Leur succès, elles le doivent au public américain. Dans la presse anglo-saxonne, les critiques sont dithyrambiques et on évoque à leur propos les grands noms de la scène Brit Soul comme Sade par exemple. LN commente : "Cela fait bizarre de voir notre nom associé à des musiciens qu'on adore. Quand on a commencé à parler des musiciens qu'il nous fallait pour faire notre album, notre directeur artistique nous a demandées de lui donner des noms. Au début, on n'osait pas trop et puis après…On a finalement enregistré une partie de l'album au studio Soul II Soul à Londres. Les musiciens qui interviennent sur l'album ont travaillé avec Omar ou Des'ree. Au moment de l'enregistrement de l'album, on a déjà trouvé ça extraordinaire."
On the road
Rapidement une tournée américaine a été organisée : "On a fait quelques 22 dates dans ce pays avec une moyenne de 1000 personnes par date. C'est un public qui nous a données beaucoup d'amour." La scène est un endroit privilégié pour les deux sœurs.
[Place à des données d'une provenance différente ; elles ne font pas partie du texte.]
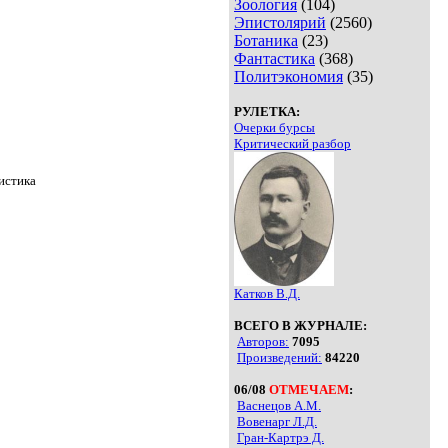
Зоология
(104)
Эпистолярий
(2560)
Ботаника
(23)
Фантастика
(368)
Политэкономия
(35)
РУЛЕТКА:
Очерки бурсы
Критический разбор
истика
Катков В.Д.
ВСЕГО В ЖУРНАЛЕ:
Авторов:
7095
Произведений:
84220
06/08
ОТМЕЧАЕМ
:
Васнецов А.М.
Вовенарг Л.Д.
Гран-Картрэ Д.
Mais se produire dans un pays étranger comme les Etats-Unis donne des impressions et émotions fortes. "C'était difficile de ne pas être impressionnées. C'était le fait de venir chanter en français dans un pays anglophone. On pensait au départ que c'était les francophones qui avaient acheté l'album. Quand on est arrivé, on a découvert que ce n'était pas le cas. Principalement la communauté afro-américaine. Le premier concert que l'on a fait, c'était à Baton Rouge dans un club, il y avait déjà une espèce de tension, on avait la trouille au ventre, finalement cela s'est très bien passé. On a joué "Makeda" notre premier simple, les gens ont commencé à chanter et danser. Le lendemain on jouait à la Nouvelle-Orléans pour le Carnaval. Il y avait 40.000 personnes…" C-Lia enchaîne : "C'était effrayant. Heureusement que nous sommes deux et que nous sommes sœurs. Le groupe qui jouait avant nous avec des reprises funk était super énergique, groove... tout faisait peur." LN à son tour "En fait, quand on a commencé notre spectacle, les gens étaient très attentifs au début, observateurs. Petit à petit, ils sont rentrés dedans et puis, il y a eu un moment de communion incroyable. Quand on a entamé "Makeda", on a aussi entendu les gens chanter. Je suis sortie de scène, je ne pouvais plus parler, j'étais trop impressionnée. Les Etats-Unis, c'est le pays de la performance. C'est une grande expérience pour nous."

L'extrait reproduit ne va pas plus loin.